> _Exercise directions_
Read through the lines below for the string "transceiver" and copy each one that has it.

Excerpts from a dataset
++++++++

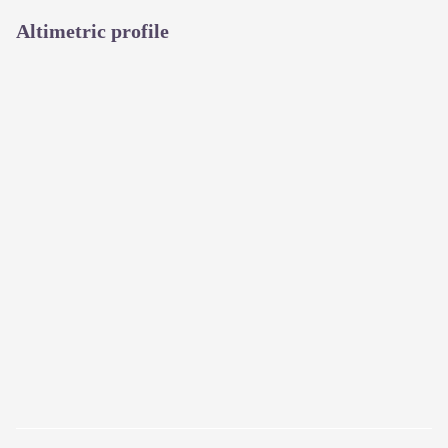
Altimetric profile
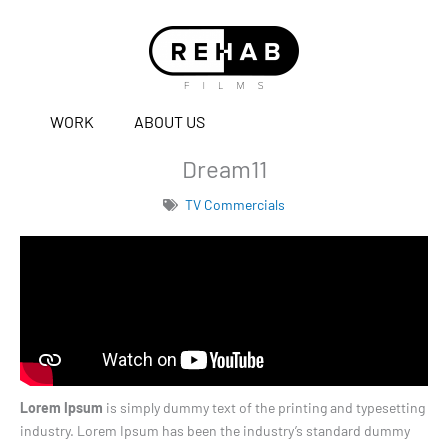
WORK
ABOUT US
Dream11
TV Commercials
Lorem Ipsum
is simply dummy text of the printing and typesetting
industry. Lorem Ipsum has been the industry’s standard dummy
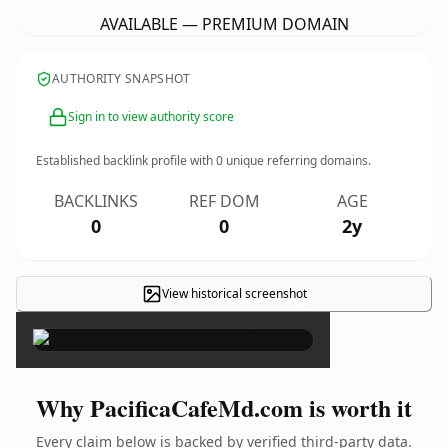
AVAILABLE — PREMIUM DOMAIN
AUTHORITY SNAPSHOT
Sign in to view authority score
Established backlink profile with
0
unique referring domains.
BACKLINKS
REF DOM
AGE
0
0
2y
View historical screenshot
×
Why PacificaCafeMd.com is worth it
Every claim below is backed by verified third-party data.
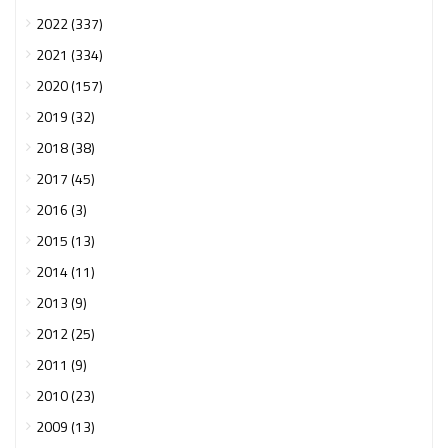
2022 (337)
2021 (334)
2020 (157)
2019 (32)
2018 (38)
2017 (45)
2016 (3)
2015 (13)
2014 (11)
2013 (9)
2012 (25)
2011 (9)
2010 (23)
2009 (13)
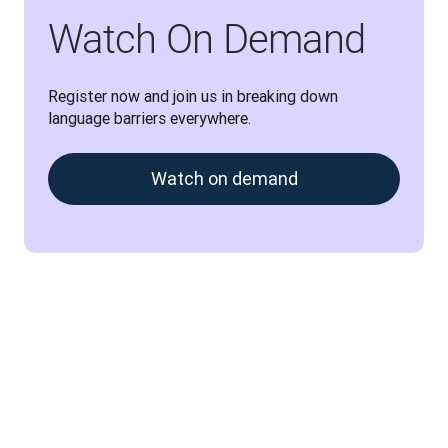
Watch On Demand
Register now and join us in breaking down 
language barriers everywhere.
Watch on demand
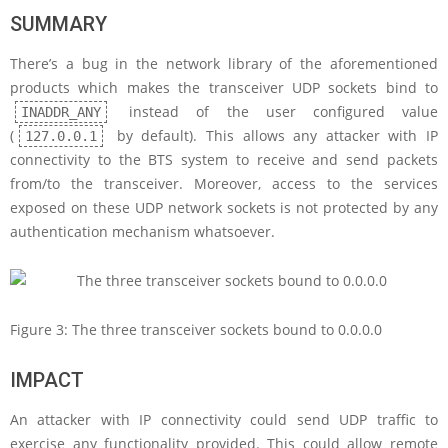
SUMMARY
There’s a bug in the network library of the aforementioned
products which makes the transceiver UDP sockets bind to
instead of the user configured value
INADDR_ANY
(
by default). This allows any attacker with IP
127.0.0.1
connectivity to the BTS system to receive and send packets
from/to the transceiver. Moreover, access to the services
exposed on these UDP network sockets is not protected by any
authentication mechanism whatsoever.
Figure 3: The three transceiver sockets bound to 0.0.0.0
IMPACT
An attacker with IP connectivity could send UDP traffic to
exercise any functionality provided. This could allow remote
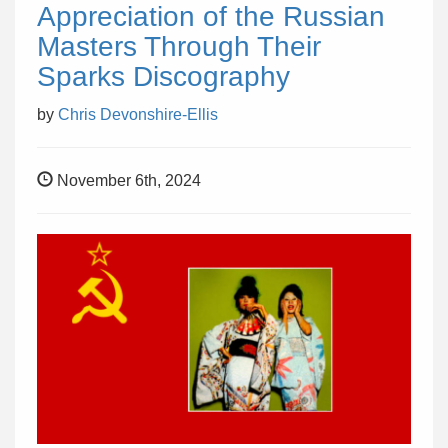
Appreciation of the Russian
Masters Through Their
Sparks Discography
by
Chris Devonshire-Ellis
November 6th, 2024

++++++++

> _Solution to the exercise_
products which makes the transceiver UDP sockets bind to
from/to the transceiver. Moreover, access to the services
Figure 3: The three transceiver sockets bound to 0.0.0.0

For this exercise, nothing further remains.